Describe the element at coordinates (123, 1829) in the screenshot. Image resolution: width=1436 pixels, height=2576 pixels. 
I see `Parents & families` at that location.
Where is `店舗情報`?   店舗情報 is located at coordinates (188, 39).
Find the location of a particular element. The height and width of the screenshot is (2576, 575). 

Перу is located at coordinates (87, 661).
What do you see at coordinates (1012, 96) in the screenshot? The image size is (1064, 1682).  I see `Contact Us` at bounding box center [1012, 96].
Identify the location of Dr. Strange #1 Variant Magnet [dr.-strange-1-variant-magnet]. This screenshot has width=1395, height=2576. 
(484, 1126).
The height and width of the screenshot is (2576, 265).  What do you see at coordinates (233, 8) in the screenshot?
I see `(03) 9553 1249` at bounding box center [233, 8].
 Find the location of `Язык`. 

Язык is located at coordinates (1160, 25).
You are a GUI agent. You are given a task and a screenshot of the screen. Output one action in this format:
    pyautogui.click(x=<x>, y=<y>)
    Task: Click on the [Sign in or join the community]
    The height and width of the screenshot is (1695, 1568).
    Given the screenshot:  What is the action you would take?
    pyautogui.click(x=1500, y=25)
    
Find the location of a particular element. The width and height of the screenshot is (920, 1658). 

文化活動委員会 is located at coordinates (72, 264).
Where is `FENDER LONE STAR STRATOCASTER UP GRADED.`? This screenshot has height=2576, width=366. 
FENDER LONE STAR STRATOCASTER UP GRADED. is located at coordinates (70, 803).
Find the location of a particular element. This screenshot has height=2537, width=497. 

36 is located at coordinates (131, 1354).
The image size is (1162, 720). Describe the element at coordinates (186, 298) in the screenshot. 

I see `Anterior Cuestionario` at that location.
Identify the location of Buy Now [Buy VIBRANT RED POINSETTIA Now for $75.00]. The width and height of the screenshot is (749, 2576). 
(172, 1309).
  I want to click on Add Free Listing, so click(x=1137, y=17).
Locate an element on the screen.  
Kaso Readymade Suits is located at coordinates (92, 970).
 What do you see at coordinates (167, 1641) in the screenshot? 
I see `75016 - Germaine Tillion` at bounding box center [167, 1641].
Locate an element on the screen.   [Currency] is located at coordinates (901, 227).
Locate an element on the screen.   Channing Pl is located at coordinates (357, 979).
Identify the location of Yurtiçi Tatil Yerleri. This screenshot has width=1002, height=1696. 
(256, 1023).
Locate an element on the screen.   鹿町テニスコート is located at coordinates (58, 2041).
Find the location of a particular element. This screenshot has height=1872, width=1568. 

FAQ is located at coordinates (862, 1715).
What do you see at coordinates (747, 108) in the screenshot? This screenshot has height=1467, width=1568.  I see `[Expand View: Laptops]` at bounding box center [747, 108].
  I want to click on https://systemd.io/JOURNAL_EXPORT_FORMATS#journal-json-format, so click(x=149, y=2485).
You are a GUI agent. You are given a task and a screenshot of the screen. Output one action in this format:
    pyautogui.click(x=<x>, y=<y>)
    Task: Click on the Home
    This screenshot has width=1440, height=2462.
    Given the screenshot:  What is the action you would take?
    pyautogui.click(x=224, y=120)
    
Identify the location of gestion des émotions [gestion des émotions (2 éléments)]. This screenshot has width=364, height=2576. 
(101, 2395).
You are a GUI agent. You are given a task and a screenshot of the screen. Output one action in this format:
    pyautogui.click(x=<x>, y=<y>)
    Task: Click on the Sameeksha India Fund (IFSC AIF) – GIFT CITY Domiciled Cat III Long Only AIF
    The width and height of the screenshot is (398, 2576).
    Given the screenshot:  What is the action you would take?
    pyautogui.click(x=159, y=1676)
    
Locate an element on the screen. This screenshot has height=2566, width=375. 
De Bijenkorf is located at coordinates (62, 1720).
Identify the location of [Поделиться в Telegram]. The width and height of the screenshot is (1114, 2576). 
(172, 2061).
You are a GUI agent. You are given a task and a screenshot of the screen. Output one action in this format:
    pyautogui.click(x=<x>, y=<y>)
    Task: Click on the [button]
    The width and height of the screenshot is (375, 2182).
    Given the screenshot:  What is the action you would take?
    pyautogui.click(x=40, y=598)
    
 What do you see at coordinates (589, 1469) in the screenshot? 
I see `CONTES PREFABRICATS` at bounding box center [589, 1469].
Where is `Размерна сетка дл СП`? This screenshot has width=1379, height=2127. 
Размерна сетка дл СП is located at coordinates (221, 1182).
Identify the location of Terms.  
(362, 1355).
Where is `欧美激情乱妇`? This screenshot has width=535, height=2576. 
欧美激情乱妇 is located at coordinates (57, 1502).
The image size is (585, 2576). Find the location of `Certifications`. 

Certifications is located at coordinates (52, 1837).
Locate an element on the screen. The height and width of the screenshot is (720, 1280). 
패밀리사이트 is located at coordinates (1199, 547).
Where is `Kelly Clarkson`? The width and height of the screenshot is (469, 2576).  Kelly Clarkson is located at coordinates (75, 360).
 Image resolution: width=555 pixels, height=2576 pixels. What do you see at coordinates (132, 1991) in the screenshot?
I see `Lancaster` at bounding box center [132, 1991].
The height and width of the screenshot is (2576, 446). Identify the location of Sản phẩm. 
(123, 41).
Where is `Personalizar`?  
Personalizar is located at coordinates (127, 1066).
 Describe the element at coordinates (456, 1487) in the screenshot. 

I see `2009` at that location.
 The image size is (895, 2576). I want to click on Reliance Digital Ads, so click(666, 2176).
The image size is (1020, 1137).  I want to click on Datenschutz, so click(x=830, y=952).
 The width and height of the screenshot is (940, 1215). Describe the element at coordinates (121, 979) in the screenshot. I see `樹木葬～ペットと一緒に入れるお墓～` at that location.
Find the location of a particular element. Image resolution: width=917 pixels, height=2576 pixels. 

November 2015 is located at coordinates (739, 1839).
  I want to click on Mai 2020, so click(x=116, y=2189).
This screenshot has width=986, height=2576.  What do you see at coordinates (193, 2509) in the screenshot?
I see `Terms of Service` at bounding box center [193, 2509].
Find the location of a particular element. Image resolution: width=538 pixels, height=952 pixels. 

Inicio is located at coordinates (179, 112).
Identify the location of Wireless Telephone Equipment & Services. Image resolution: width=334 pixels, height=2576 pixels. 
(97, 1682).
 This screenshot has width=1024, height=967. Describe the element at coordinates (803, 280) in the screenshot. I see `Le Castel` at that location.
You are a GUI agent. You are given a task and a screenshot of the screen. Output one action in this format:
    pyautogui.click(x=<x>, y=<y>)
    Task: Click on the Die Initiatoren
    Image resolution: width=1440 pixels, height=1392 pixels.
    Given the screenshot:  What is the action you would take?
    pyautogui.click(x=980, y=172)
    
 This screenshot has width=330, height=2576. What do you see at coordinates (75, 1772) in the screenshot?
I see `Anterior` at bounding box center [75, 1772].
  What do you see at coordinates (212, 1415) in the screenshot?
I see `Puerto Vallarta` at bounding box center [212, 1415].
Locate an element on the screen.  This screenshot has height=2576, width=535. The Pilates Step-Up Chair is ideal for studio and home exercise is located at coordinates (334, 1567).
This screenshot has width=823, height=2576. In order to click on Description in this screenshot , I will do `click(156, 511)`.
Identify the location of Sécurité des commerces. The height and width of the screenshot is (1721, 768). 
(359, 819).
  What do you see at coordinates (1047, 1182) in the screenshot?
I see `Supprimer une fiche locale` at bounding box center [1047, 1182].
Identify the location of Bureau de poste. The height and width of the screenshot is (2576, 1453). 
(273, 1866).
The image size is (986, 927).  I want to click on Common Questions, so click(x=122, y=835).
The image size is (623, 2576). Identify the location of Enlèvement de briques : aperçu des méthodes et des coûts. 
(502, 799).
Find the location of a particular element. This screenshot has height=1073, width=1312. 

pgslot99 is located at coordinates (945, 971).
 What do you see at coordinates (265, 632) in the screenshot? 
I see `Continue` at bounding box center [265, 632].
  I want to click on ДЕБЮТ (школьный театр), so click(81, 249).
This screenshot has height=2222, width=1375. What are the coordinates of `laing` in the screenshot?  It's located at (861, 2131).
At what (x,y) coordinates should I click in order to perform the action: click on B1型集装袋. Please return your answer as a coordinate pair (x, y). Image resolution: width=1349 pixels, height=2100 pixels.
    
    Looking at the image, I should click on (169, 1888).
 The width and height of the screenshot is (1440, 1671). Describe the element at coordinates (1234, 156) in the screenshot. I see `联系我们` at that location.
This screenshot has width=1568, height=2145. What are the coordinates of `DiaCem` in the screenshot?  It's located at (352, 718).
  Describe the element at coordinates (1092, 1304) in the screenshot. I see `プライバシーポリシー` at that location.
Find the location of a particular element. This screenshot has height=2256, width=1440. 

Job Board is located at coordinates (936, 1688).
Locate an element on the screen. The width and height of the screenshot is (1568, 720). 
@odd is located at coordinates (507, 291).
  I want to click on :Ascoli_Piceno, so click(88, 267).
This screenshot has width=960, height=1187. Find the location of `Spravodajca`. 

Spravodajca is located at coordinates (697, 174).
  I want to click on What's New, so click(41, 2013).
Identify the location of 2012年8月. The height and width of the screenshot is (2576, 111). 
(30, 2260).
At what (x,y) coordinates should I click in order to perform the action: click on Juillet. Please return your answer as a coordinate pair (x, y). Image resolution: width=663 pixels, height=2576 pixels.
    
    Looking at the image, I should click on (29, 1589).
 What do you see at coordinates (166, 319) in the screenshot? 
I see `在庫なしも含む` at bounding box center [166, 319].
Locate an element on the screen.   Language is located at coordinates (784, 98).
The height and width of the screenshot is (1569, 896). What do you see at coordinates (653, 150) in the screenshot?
|---|
Exercise prompt
Copy range, inclusive: the line holding "pixels, height=952 pixels." to the line holding "Image resolution: width=1440". Reproduce exactly those lines of the records above and no others.

Answer box
Find the location of a particular element. Image resolution: width=538 pixels, height=952 pixels. 

Inicio is located at coordinates (179, 112).
Identify the location of Wireless Telephone Equipment & Services. Image resolution: width=334 pixels, height=2576 pixels. 
(97, 1682).
 This screenshot has width=1024, height=967. Describe the element at coordinates (803, 280) in the screenshot. I see `Le Castel` at that location.
You are a GUI agent. You are given a task and a screenshot of the screen. Output one action in this format:
    pyautogui.click(x=<x>, y=<y>)
    Task: Click on the Die Initiatoren
    Image resolution: width=1440 pixels, height=1392 pixels.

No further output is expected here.